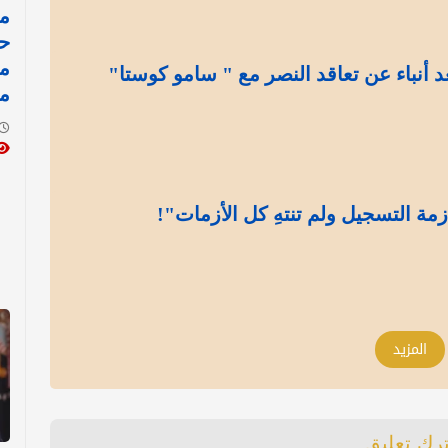
مد
ح
م
د أنباء عن تعاقد النصر مع " سامو كوستا"
م
مة التسجيل ولم تنتهِ كل الأزمات"!
المزيد
ترك تعليق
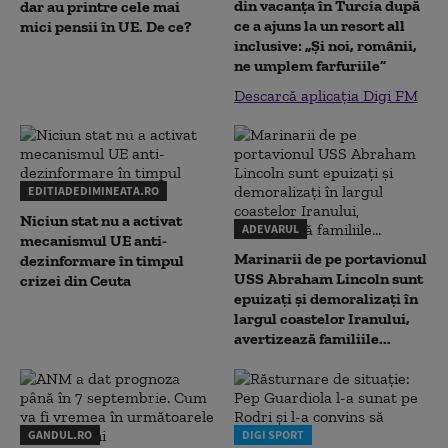
din vacanța în Turcia după
dar au printre cele mai
ce a ajuns la un resort all
mici pensii în UE. De ce?
inclusive: „Și noi, românii,
ne umplem farfuriile”
Descarcă aplicația Digi FM
EDITIADEDIMINEATA.RO
Niciun stat nu a activat
ADEVARUL
mecanismul UE anti-
Marinarii de pe portavionul
dezinformare în timpul
USS Abraham Lincoln sunt
crizei din Ceuta
epuizați și demoralizați în
largul coastelor Iranului,
avertizează familiile...
GANDUL.RO
DIGI SPORT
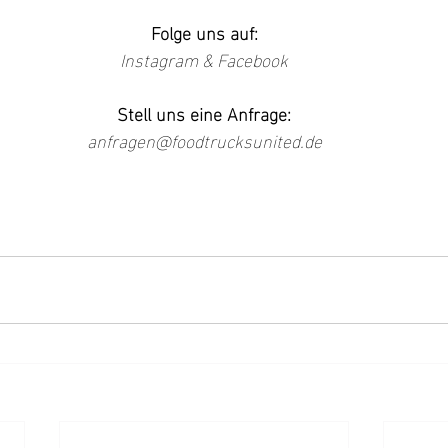
Folge uns auf:
Instagram
 & 
Facebook
Stell uns eine Anfrage:
anfragen@foodtrucksunited.de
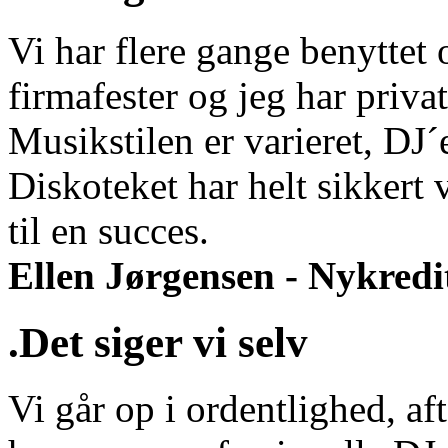
Vi har flere gange benyttet o
firmafester og jeg har privat
Musikstilen er varieret, DJ
Diskoteket har helt sikkert 
til en succes.
Ellen Jørgensen - Nykredi
.Det siger vi selv
Vi går op i ordentlighed, aft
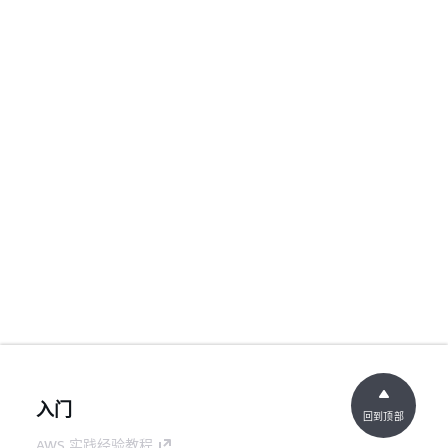
入门
回到顶部
AWS 实践经验教程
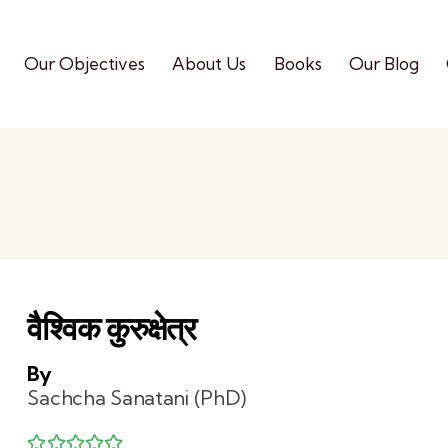
Our Objectives
About Us
Books
Our Blog
वैश्विक कुरुक्षेत्र
By
Sachcha Sanatani (PhD)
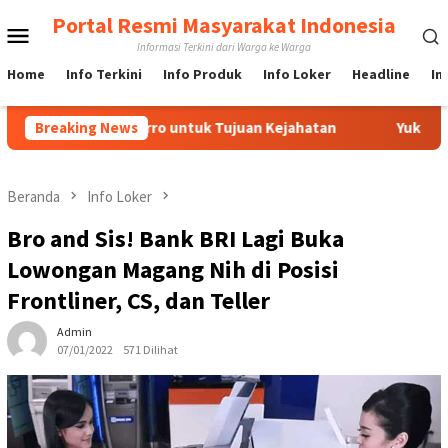
Loncat
Portal Resmi Masyarakat Indonesia
Menu
ke
Informasi Terkini dari Warga ke Warga
konten
Mobile
Home
Info Terkini
Info Produk
Info Loker
Headline
In
IndoFerro untuk Tujuan Kejahatan
Breaking News
Yuk Lebih Mengenal S
Beranda
Info Loker
Bro and Sis! Bank BRI Lagi Buka
Lowongan Magang Nih di Posisi
Frontliner, CS, dan Teller
Admin
07/01/2022
571 Dilihat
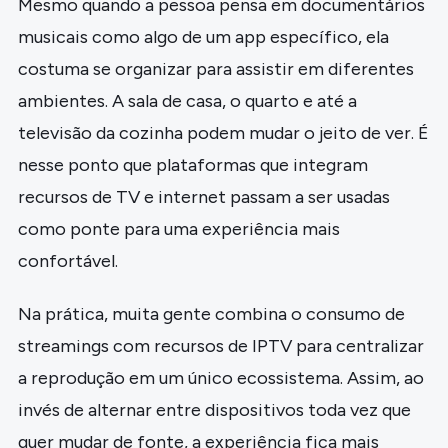
Mesmo quando a pessoa pensa em documentários
musicais como algo de um app específico, ela
costuma se organizar para assistir em diferentes
ambientes. A sala de casa, o quarto e até a
televisão da cozinha podem mudar o jeito de ver. É
nesse ponto que plataformas que integram
recursos de TV e internet passam a ser usadas
como ponte para uma experiência mais
confortável.
Na prática, muita gente combina o consumo de
streamings com recursos de IPTV para centralizar
a reprodução em um único ecossistema. Assim, ao
invés de alternar entre dispositivos toda vez que
quer mudar de fonte, a experiência fica mais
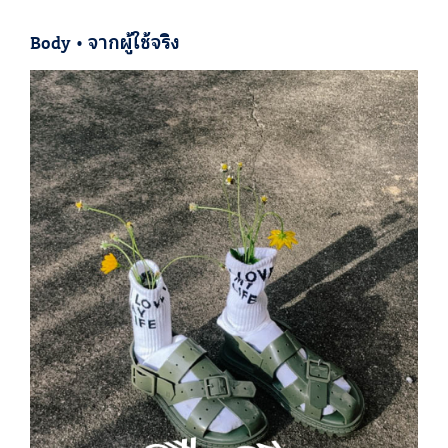
Body
•
จากผู้ใช้จริง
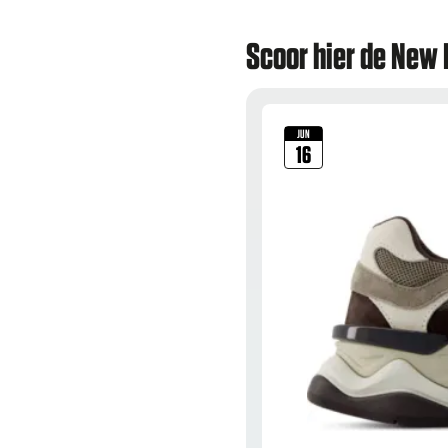
Scoor hier de New
JUN
16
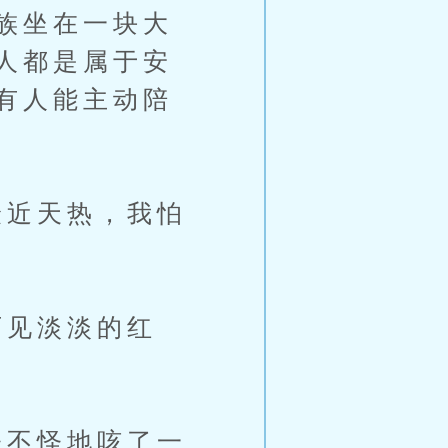
族坐在一块大
人都是属于安
有人能主动陪
近天热，我怕
见淡淡的红
不怪地咳了一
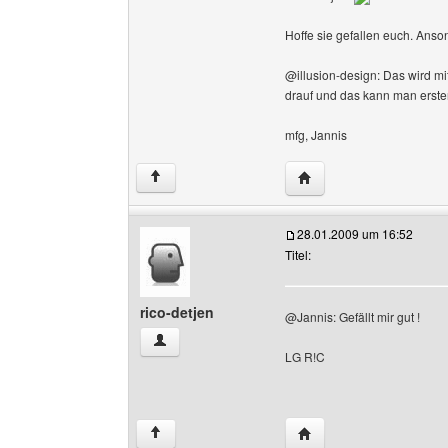
Hoffe sie gefallen euch. Ans
@illusion-design: Das wird mi
drauf und das kann man ersten
mfg, Jannis
Website dieses Benutze
↑
28.01.2009 um 16:52
Titel:
rico-detjen
@Jannis: Gefällt mir gut !
rico-detjen Benutzer-Profile anzeigen
LG R!C
Website dieses Benutze
↑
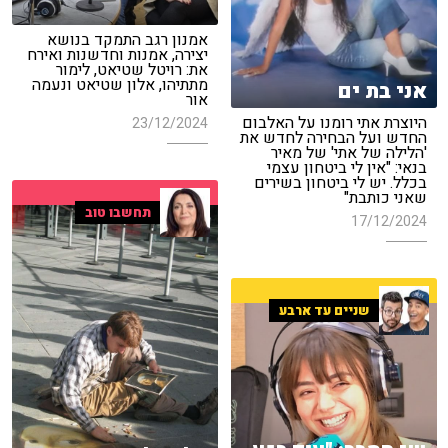
אמנון רגב התמקד בנושא
יצירה, אמנות וחדשנות ואירח
את: רויטל שטיאט, לימור
מתתיהו, אלון שטיאט ונעמה
אני בת ים
אור
היוצרת אתי רומנו על האלבום
23/12/2024
החדש ועל הבחירה לחדש את
'הלילה של אתי' של מאיר
בנאי: "אין לי ביטחון עצמי
בכלל. יש לי ביטחון בשירים
שאני כותבת"
תחשבו טוב
17/12/2024
שניים עד ארבע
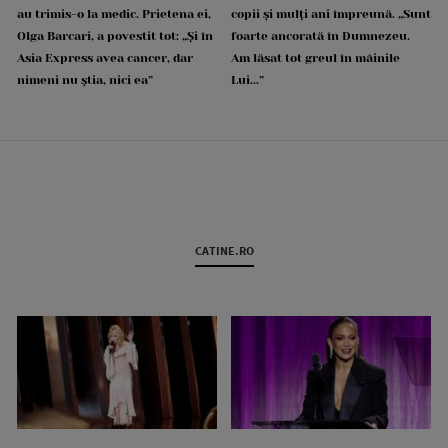
au trimis-o la medic. Prietena ei,
copii și mulți ani împreună. „Sunt
Olga Barcari, a povestit tot: „Și în
foarte ancorată în Dumnezeu.
Asia Express avea cancer, dar
Am lăsat tot greul în mâinile
nimeni nu știa, nici ea”
Lui...”
CATINE.RO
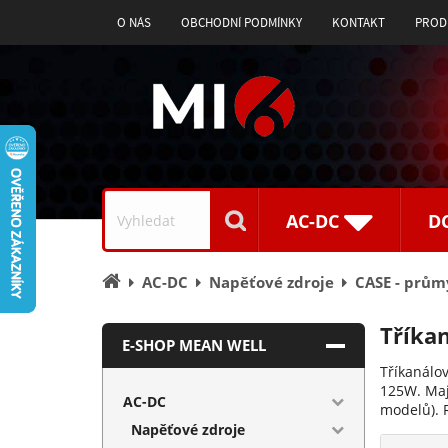
O NÁS
OBCHODNÍ PODMÍNKY
KONTAKT
PROD
Vyhledávání
AC-DC
D
Úvodní
AC-DC
Napěťové zdroje
CASE - prům
stránka
Tříka
E-SHOP MEAN WELL
Tříkanálov
125W. Maj
AC-DC
modelů). R
Napěťové zdroje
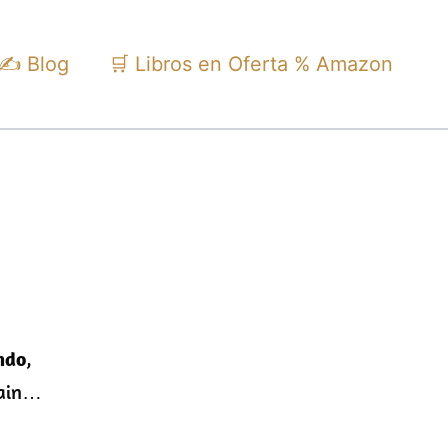
✍️ Blog
🛒 Libros en Oferta % Amazon
ndo
,
hain…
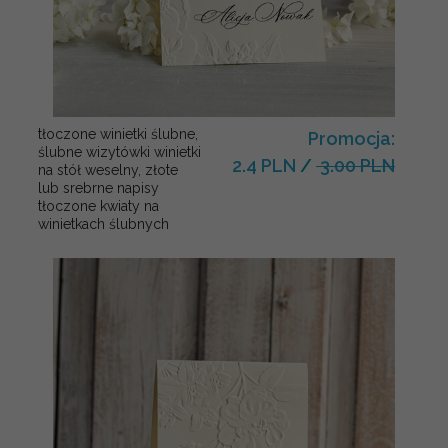
tłoczone winietki ślubne,
Promocja:
ślubne wizytówki winietki
2.4 PLN
/
3.00 PLN
na stół weselny, złote
lub srebrne napisy
tłoczone kwiaty na
winietkach ślubnych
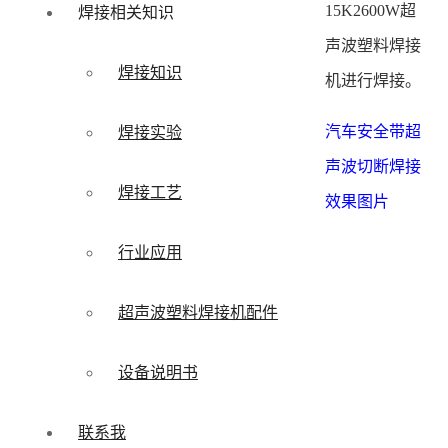
15K2600W超
焊接相关知识
声波塑料焊接
焊接知识
机进行焊接。
汽车安全带超
焊接实验
声波切断焊接
焊接工艺
效果图片
行业应用
超声波塑料焊接机配件
设备说明书
联系我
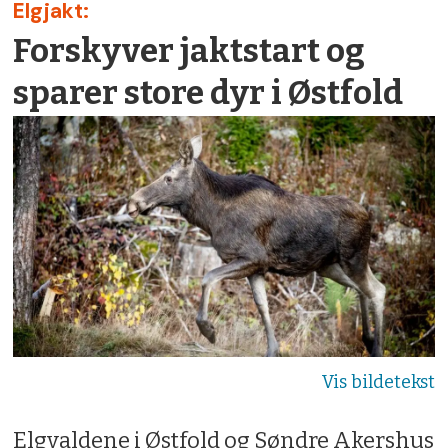
Elgjakt:
Forskyver jaktstart og
sparer store dyr i Østfold
Elgvaldene i Østfold og Søndre Akershus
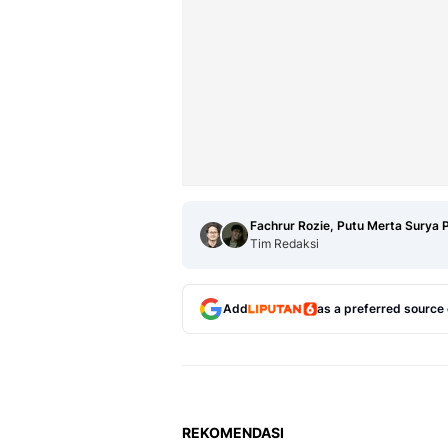
Fachrur Rozie, Putu Merta Surya 
Tim Redaksi
Add
as a preferred source
REKOMENDASI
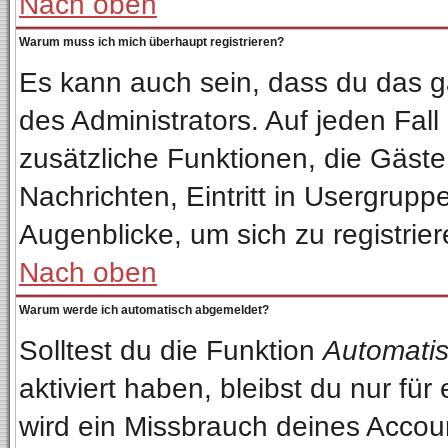
Nach oben
Warum muss ich mich überhaupt registrieren?
Es kann auch sein, dass du das ga
des Administrators. Auf jeden Fall
zusätzliche Funktionen, die Gäste 
Nachrichten, Eintritt in Usergrup
Augenblicke, um sich zu registriere
Nach oben
Warum werde ich automatisch abgemeldet?
Solltest du die Funktion
Automatis
aktiviert haben, bleibst du nur fü
wird ein Missbrauch deines Accou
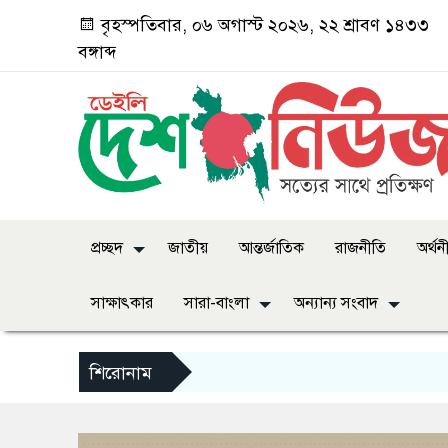
বৃহস্পতিবার, ০৬ অগাস্ট ২০২৬, ২২ শ্রাবণ ১৪৩৩
বঙ্গাব্দ
প্রচ্ছদ
জাতীয়
আন্তর্জাতিক
রাজনীতি
অর্থন
সাক্ষাৎকার
সারা-বাংলা
অন্যান্য সংবাদ
শিরোনাম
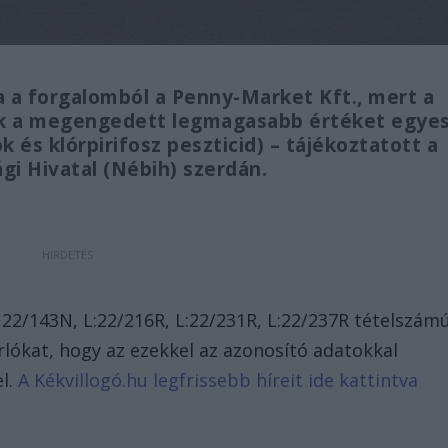
za a forgalomból a Penny-Market Kft., mert a
ék a megengedett legmagasabb értéket egye
ok és klórpirifosz peszticid) – tájékoztatott a
gi Hivatal (Nébih) szerdán.
 22/143N, L:22/216R, L:22/231R, L:22/237R tételszám
rlókat, hogy az ezekkel az azonosító adatokkal
l.
A Kékvillogó.hu legfrissebb híreit ide kattintva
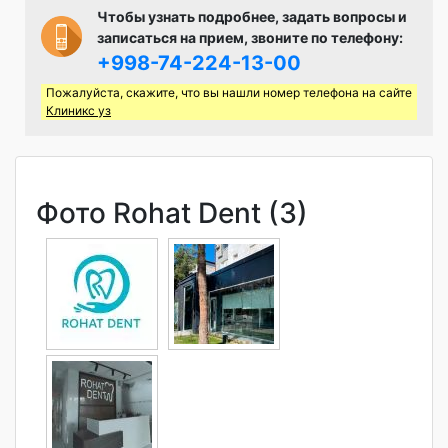
Чтобы узнать подробнее, задать вопросы и
записаться на прием, звоните по телефону:
+998-74-224-13-00
Пожалуйста, скажите, что вы нашли номер телефона на сайте
Клиникс уз
Фото Rohat Dent (3)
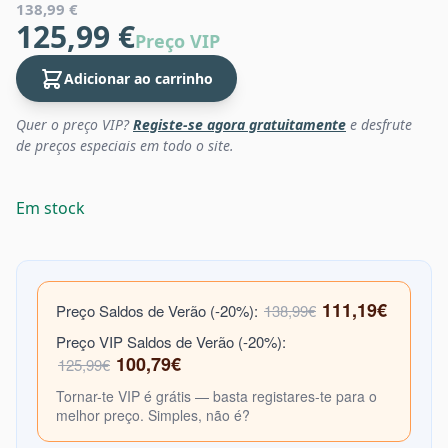
138,99 €
125,99 €
Preço VIP
Adicionar ao carrinho
Quer o preço VIP?
Registe-se agora gratuitamente
e desfrute
de preços especiais em todo o site.
Em stock
111,19€
Preço Saldos de Verão (-20%):
138,99€
Preço VIP Saldos de Verão (-20%):
100,79€
125,99€
Tornar-te VIP é grátis — basta registares-te para o
melhor preço. Simples, não é?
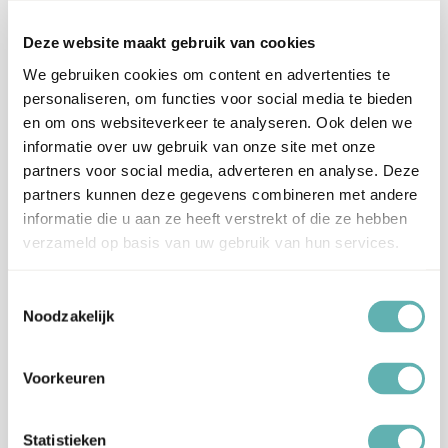
een luchtdichte verpakking om uitdroging te voorkomen.
Deze website maakt gebruik van cookies
Hoe te bewaren:
We gebruiken cookies om content en advertenties te
Voor een ronde taart met een diameter van 20cm heb je circa
500g Fondant nodig.
personaliseren, om functies voor social media te bieden
Hiermee kun je de Taart in zijn geheel bekleden.
en om ons websiteverkeer te analyseren. Ook delen we
Aanvullende informatie
informatie over uw gebruik van onze site met onze
partners voor social media, adverteren en analyse. Deze
partners kunnen deze gegevens combineren met andere
Merk
FunCakes
informatie die u aan ze heeft verstrekt of die ze hebben
verzameld op basis van uw gebruik van hun services.
Artikelnummer
F20125
Toestemmingsselectie
EAN
8720143514401
Noodzakelijk
Beoordelingen
Voorkeuren
Er zijn nog geen beoordelingen.
Statistieken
━━━
Would you count the lines in the data that contain "mais" and answer with only the number?

● Task output
2